This evening, 60 Minutes ran a piece (taking up 2/3 of the entire program) about the state of the USN vis-a-vis the PLAN. From a Western (and, I reckon, Taiwanese) POV, it was rather worrying.
https://www.cbsnews.com/video/us-nav...eo-2023-03-19/
Some highlights (or lowlights, depending on how one chooses to look at it):
The USA's shipbuilding industry- both military and commercial- is moribund, compared to China's. China has 3-4 times as many active shipyards as the USA. China's shipbuilding industry benefits from cheap materials, cheap labor, and sizeable government subsidies.
The PLAN has grown from 38 operational warships in 2000 to over 350 today. It's growing faster than the USN, which is retiring more ships than it is launching. By 2027, the PLAN fleet will have over 400 warships and the USN just over half that number.
The last 20 years have not been kind to the USN. Some have taken to calling them the "Lost Decades". The last two surface warfare vessel classes, the Zumwalt "stealth" destroyers, and the Littoral Combat Ship ("Little Crappy Ship") were both expensive boondoggles (mostly due to hull and engine defects- further evidence of the decline of US shipbuilding). The Ford Class CVNs are over budget and behind schedule.
Perhaps more concerning, the backlog for repairs to existing vessels is measured in
years. That means a sizeable percentage of the US fleet is unable to go to sea at any given point.
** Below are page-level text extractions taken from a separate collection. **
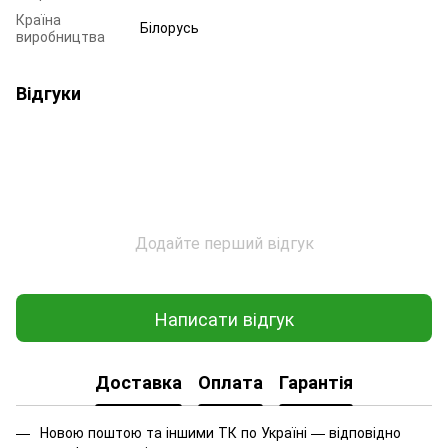
Країна
Білорусь
виробництва
Відгуки
Додайте перший відгук
Написати відгук
Доставка
Оплата
Гарантія
Новою поштою та іншими ТК по Україні — відповідно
This means crews on operational ships are overworked, with longer deployments and less time at home.
Finally, according the piece, the CIA believes that the Chinese government is preparing the PLA to be ready to invade Taiwan by 2027.
The good news is that the Congressional defense committee is well aware of all of these issues and the USN's requested budget this year asked for $12b above last year's.
It was a pretty sobering assessment and I urge anyone with an interest in these things to invest 27 minutes into watching the piece.